O outro caso, no meu ver e entender, demonstra bem a falta de dependência do judiciário em relação à presidência da república.

Todos nós pudemos acompanhar a detenção dos 15 activistas em Luanda e a forma brutal como a mesma se efectuou. Sem mandato de prisão e nem de busca, os jovens foram detidos, quando se encontravam reunidos a discutir modalidades de se derrubar uma ditadura por métodos não violentos. Casas foram arrombadas, bens apreendidos, activistas e familiares brutalizados.

O acompanharmos estas informações, damos conta da injustiça e ilegalidade com que foi levado o processo da sua detenção.

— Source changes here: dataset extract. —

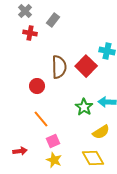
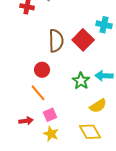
red circle: (37, 86) -> (42, 70), moved
red arrow: (20, 151) -> (26, 121), moved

Depois disso, a primeira declaração pública sobre esta matéria foi prestada pelo concidadão José Eduardo dos Santos, enquanto presidente do MPLA. É o primeiro a confirmar que as detenções se relacionavam com a tentativa de golpe de estado e vai mais longe, fazendo comparações com o trágico acontecimento que marca a nossa história relacionado com o 27 de Maio de 1977.

Sendo o mesmo concidadão, o presidente da república é obvio que esta sua posição pública relaciona com a posição da presidência da república. Assim, estava feita a condenação destes activistas.

Se puxarmos pela memória lembrar-nos-emos que em seguida, o procurador-geral da república vai encontrar-se com líderes das bancadas parlamentares para apresentar as "provas irrefutáveis" que ligavam os activistas à tentativa de golpe de estado. Como acto contínuo, tem encontro, com o corpo diplomático, com o mesmo propósito. Importante lembrar também que estas iniciativas do procurador foram a "mando" do presidente da república.

Também através dos órgãos de comunicação social, o procurador informa ter recebido a queixa que accionou a procuradoria a avançar o processo de investigação e posterior detenção.

Aqueles que defendem que em Angola existe separação de poderes, consideram, para além de que se deve deixar o judiciário trabalhar neste processo sem questionamentos, que se torna improcedente os diversos recursos à presidência da república para que intervenha na libertação imediata dos activistas ou "presos políticos".

Esta posição foi ouvida no debate de ontem, incluindo do representante do ministério da justiça. Gostei de vê-lo a exemplificar que o executivo não envia "bilhetes" para os juízes forjarem as decisões.

Feliz, ou infelizmente. não temos memória curta e por isso podemos ver que os factos desmentem o nosso amigo, já que:

1 - É o presidente da República quem publicamente formaliza a acusação (golpe de estado);
2 - É o presidente da República quem "mandata" o procurador-geral para violar o princípio do "segredo da justiça" e mostrar as "provas irrefutáveis" quer aos deputados como ao corpo diplomático (provas que os advogados de defesa não tiveram acesso);
3 - Se na altura da detenção e apreensão de bens, já existiam "provas irrefutáveis" que ligam os activistas a uma "flagrante tentativa de golpe de estado", como passados mais de 90 dias, ainda a procuradoria não concluiu o processo de investigação e não formalizou a acusação?
4 - Quem apresentou, neste caso, queixa à procuradoria para que esta tão de pronto avançasse o processo de investigação e de detenção dos activistas? Não poderemos concluir outra possibilidade que não seja a do presidente da república.
5 - Se assim for, e assim julgo que seja, quem mais que o presidente da república para retirar a queixa, fechar o processo e libertar os "presos políticos"?
6 - Havia ou não "provas irrefutáveis" de "tentativa flagrante de golpe de estado"? Se as provas afinal não são tão irrefutáveis porque se mantem os activistas presos enquanto continua o processo de investigação? Há eminente perigo de que os mesmos possam fugir do país, atrapalhar o processo se forem investigados em liberdade? Se sim, podem argumentar? Tal motivo justifica a sua detenção em "solitárias" com resumido tempo de acesso ao sol?
7 - Reconhecem os "legalistas", o nosso sistema de justiça e os comentadores, o "direito" ao exercício pleno do nosso "direito à desobediência civil"? É o exercício deste tão importante direito que se confunde com "arruaças", "provocação", "desordem pública" e "tentativa de golpe de estado"?


LIBERDADE PARA OS PRESOS POLÍTICOS JÁ!